(Aim of the task)
Give back the entries below verbatim.

(Input)
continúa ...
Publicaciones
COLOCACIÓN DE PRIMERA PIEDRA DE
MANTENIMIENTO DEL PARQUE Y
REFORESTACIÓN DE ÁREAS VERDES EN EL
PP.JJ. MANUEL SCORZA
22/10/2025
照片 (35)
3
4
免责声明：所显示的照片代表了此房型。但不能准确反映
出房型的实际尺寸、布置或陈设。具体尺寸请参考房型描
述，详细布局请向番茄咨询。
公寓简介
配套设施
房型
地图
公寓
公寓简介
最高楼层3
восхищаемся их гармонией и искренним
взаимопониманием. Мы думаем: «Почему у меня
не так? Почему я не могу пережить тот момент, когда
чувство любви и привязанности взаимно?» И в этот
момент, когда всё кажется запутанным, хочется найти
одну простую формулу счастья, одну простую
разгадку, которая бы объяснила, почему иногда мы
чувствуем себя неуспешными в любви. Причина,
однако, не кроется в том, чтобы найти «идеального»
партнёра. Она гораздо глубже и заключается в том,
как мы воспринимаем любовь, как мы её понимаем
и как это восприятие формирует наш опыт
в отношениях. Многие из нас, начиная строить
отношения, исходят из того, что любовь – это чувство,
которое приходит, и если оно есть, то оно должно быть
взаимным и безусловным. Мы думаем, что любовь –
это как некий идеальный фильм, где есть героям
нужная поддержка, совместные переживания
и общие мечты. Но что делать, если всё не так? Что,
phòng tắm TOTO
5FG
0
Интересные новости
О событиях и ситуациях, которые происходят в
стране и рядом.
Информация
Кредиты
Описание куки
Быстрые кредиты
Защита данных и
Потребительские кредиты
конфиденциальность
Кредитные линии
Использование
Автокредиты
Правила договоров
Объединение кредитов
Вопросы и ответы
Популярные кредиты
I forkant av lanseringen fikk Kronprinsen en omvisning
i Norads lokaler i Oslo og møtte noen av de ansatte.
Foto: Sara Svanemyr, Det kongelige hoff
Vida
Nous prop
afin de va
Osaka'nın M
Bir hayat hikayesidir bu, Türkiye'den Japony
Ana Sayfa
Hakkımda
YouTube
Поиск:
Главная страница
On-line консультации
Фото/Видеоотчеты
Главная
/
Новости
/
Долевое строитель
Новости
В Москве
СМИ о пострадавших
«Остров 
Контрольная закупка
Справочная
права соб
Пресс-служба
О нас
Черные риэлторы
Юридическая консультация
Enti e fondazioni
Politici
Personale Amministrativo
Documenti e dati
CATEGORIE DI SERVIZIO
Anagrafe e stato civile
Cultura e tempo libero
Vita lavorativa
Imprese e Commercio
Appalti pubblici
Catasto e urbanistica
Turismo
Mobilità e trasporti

(Completed exercise)
continúa ...
Publicaciones
COLOCACIÓN DE PRIMERA PIEDRA DE
MANTENIMIENTO DEL PARQUE Y
REFORESTACIÓN DE ÁREAS VERDES EN EL
PP.JJ. MANUEL SCORZA
22/10/2025
照片 (35)
3
4
免责声明：所显示的照片代表了此房型。但不能准确反映
出房型的实际尺寸、布置或陈设。具体尺寸请参考房型描
述，详细布局请向番茄咨询。
公寓简介
配套设施
房型
地图
公寓
公寓简介
最高楼层3
восхищаемся их гармонией и искренним
взаимопониманием. Мы думаем: «Почему у меня
не так? Почему я не могу пережить тот момент, когда
чувство любви и привязанности взаимно?» И в этот
момент, когда всё кажется запутанным, хочется найти
одну простую формулу счастья, одну простую
разгадку, которая бы объяснила, почему иногда мы
чувствуем себя неуспешными в любви. Причина,
однако, не кроется в том, чтобы найти «идеального»
партнёра. Она гораздо глубже и заключается в том,
как мы воспринимаем любовь, как мы её понимаем
и как это восприятие формирует наш опыт
в отношениях. Многие из нас, начиная строить
отношения, исходят из того, что любовь – это чувство,
которое приходит, и если оно есть, то оно должно быть
взаимным и безусловным. Мы думаем, что любовь –
это как некий идеальный фильм, где есть героям
нужная поддержка, совместные переживания
и общие мечты. Но что делать, если всё не так? Что,
phòng tắm TOTO
5FG
0
Интересные новости
О событиях и ситуациях, которые происходят в
стране и рядом.
Информация
Кредиты
Описание куки
Быстрые кредиты
Защита данных и
Потребительские кредиты
конфиденциальность
Кредитные линии
Использование
Автокредиты
Правила договоров
Объединение кредитов
Вопросы и ответы
Популярные кредиты
I forkant av lanseringen fikk Kronprinsen en omvisning
i Norads lokaler i Oslo og møtte noen av de ansatte.
Foto: Sara Svanemyr, Det kongelige hoff
Vida
Nous prop
afin de va
Osaka'nın M
Bir hayat hikayesidir bu, Türkiye'den Japony
Ana Sayfa
Hakkımda
YouTube
Поиск:
Главная страница
On-line консультации
Фото/Видеоотчеты
Главная
/
Новости
/
Долевое строитель
Новости
В Москве
СМИ о пострадавших
«Остров 
Контрольная закупка
Справочная
права соб
Пресс-служба
О нас
Черные риэлторы
Юридическая консультация
Enti e fondazioni
Politici
Personale Amministrativo
Documenti e dati
CATEGORIE DI SERVIZIO
Anagrafe e stato civile
Cultura e tempo libero
Vita lavorativa
Imprese e Commercio
Appalti pubblici
Catasto e urbanistica
Turismo
Mobilità e trasporti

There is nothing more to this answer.